This is what I use for Whimsy. ....(she was trained on pee pads from the breeder.)
I got the pad holder at Petsmart along with the Top Paw training pads they sell there also. Never had a problem with her shredding them. She still uses this method.


----------



## DawnH (Jan 21, 2014)

Manny shredded his pee pads (and everything else) to bits when he first came home. I bought one of the plastic frames that secures the edges of the pads and he's never scratched or shred another pad. 
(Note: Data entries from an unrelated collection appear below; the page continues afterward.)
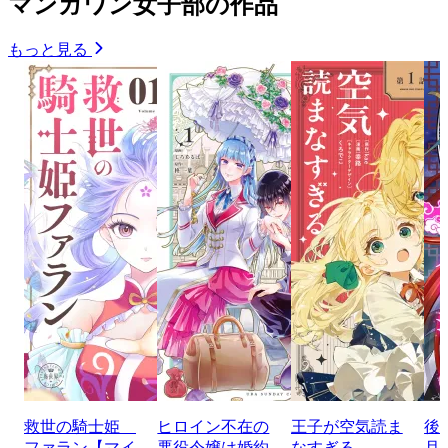
マンガワン女子部の作品
もっと見る
救世の騎士姫
ヒロイン不在の
王子が空気読ま
後
ファラン【マイ
悪役令嬢は婚約
なすぎる
月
Although he's housebroken I'll continue using the pads. I sleep odd hours and sometimes don't wake up and I'd rather he pee/poop on a pad than have to hold it for hours if he has to go. He hasn't had to use them very often but it's nice not having to clean my rug if he can't hold it. Weather was another consideration for me. We had torrential rains and major flooding a few weeks ago and couldn't go outside for almost two days. We live in a hurricane prone area. Between rain, wind and debris after the storm I like having an option where I won't have to take him outside.


----------



## Pucks104 (Aug 16, 2012)

Tried pee pads with a holder for Leo when he first came home - he promptly scratched them to shreds. I put them away since NC weather isn't too awful, I didn't want to confuse my other two dogs about proper potty places and Leo was really good to let me know he had to go if he was in his expen which he was unless I could really focus on him. The expen was right in the den where we and our other dogs spend the most time so he wasn't stuck off by himself


----------